Over the last few years real estate investors have been clinging to reports that shine some light on the status of the real estate market. Overall, real estate market news throughout 2012 has remained mostly positive, showing slow but steady signs of progress toward recovery.
For example, home prices are rising throughout much of the country as the previously seen steep foreclosures discounts are becoming hard to find - both indicative of real estate market recovery.
However, as with most things in life, reports can produce mixed results leaving investors and consumers confused and often weary. For example, a recent report indicates that foreclosure activity increased from September to October of this year by 3%, but annually decreased 19% when compared to October 2011.
The Good: Huge Year-Over-Year Progress
The great information acquired from the report is that in comparison to October of 2011, the number of homes repossessed by the banks declined 19% annually. This essentially means that lenders will complete around 650,000 foreclosures for 2012. Although that sounds like a huge number (and in essence it is), this is a significant decline from the 800,000 foreclosures of 2011.
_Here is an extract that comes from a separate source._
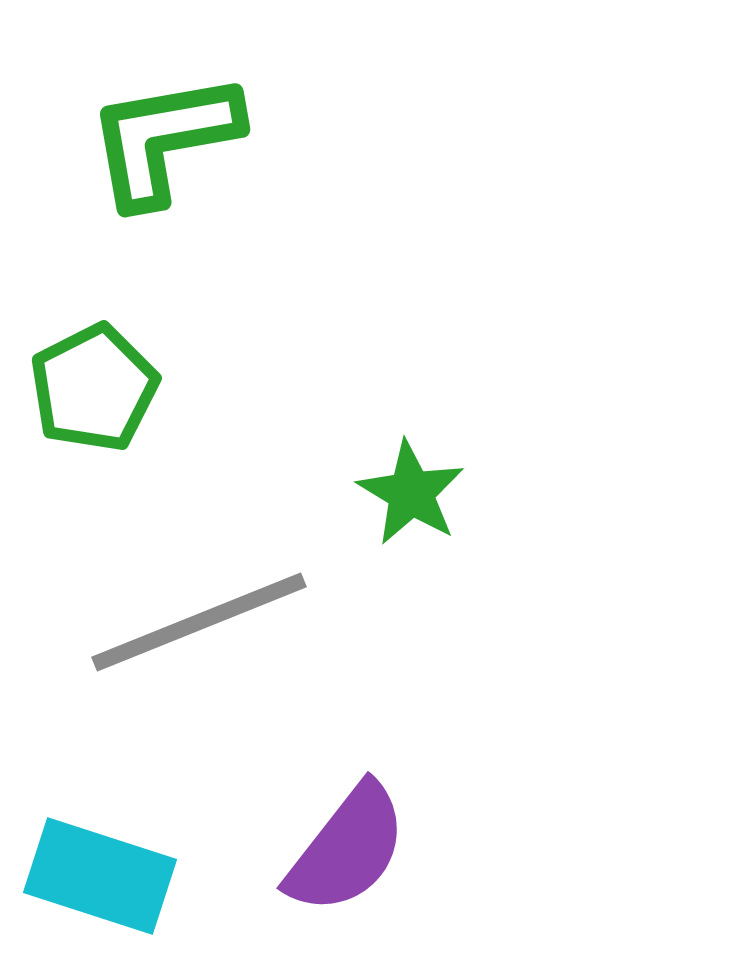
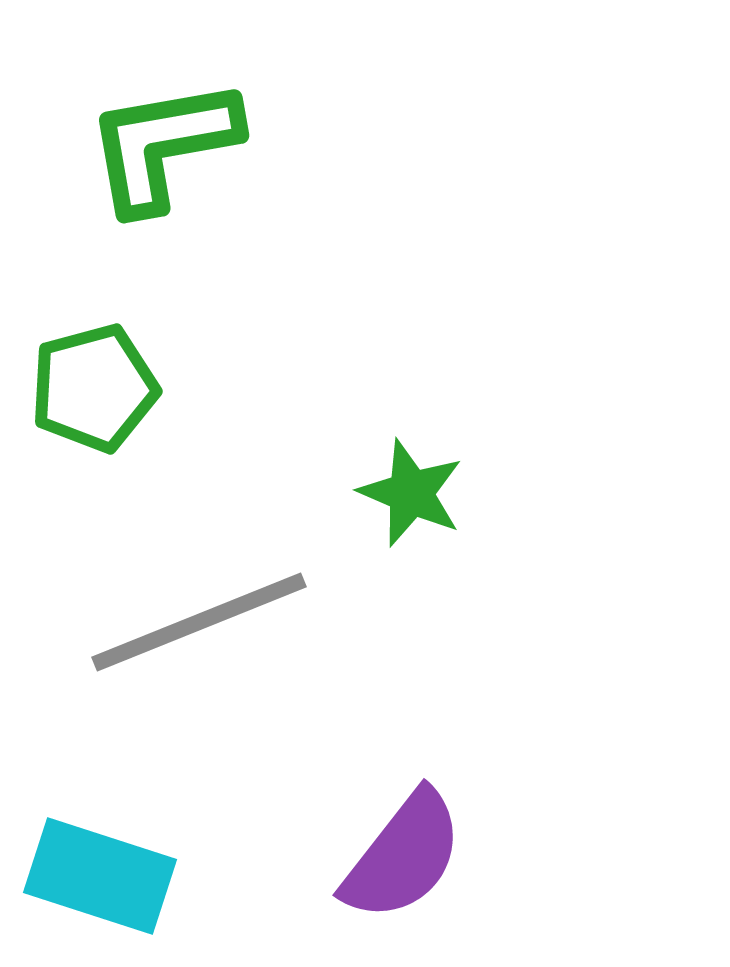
green L-shape: moved 1 px left, 6 px down
green pentagon: rotated 12 degrees clockwise
green star: rotated 8 degrees counterclockwise
purple semicircle: moved 56 px right, 7 px down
Therefore, real estate market progress is occurring and is best seen when you compare the current numbers to those of 2011.
The Bad: Some Real Estate Markets are still Struggling
Although many real estate markets throughout the country are starting to make significant progress toward recovery, others continue to struggle. For example, Illinois as a whole experienced a 19% annual increase in foreclosure activity. Although some areas throughout the state such as Chicago are making progress, others are still struggling to make positive steps forward.
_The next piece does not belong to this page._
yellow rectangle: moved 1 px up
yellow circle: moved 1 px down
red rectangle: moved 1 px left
However, the national real estate market continues to improve and eventually states with a judicial foreclosure process will start catching up and making significant strides toward recovery as well - moving the entire nation forward.
The Not so Bad: 3% Increase in Foreclosure Activity from September to October
Although the report indicated an annual decrease in foreclosure activity, it also showed a 3% increase in foreclosure activity from September to October. This news may raise some red flags for investors who have been watching continuous trends of slow, but steady real estate market recovery throughout much of the year; however, there is no reason to be alarmed.
At the end of the day there will be fluctuations in every market - even the real estate market. There will be some months when progress is made and others when it seems as though we are taking a few steps backwards. The great news is that when you look at the annual numbers, it is clear that progress is definitely being made and all we need is a little patience and perseverance.
Real estate market recovery is underway and although it is still questionable in some parts of the country, the market is moving forward and will continue to do so throughout the foreseeable future.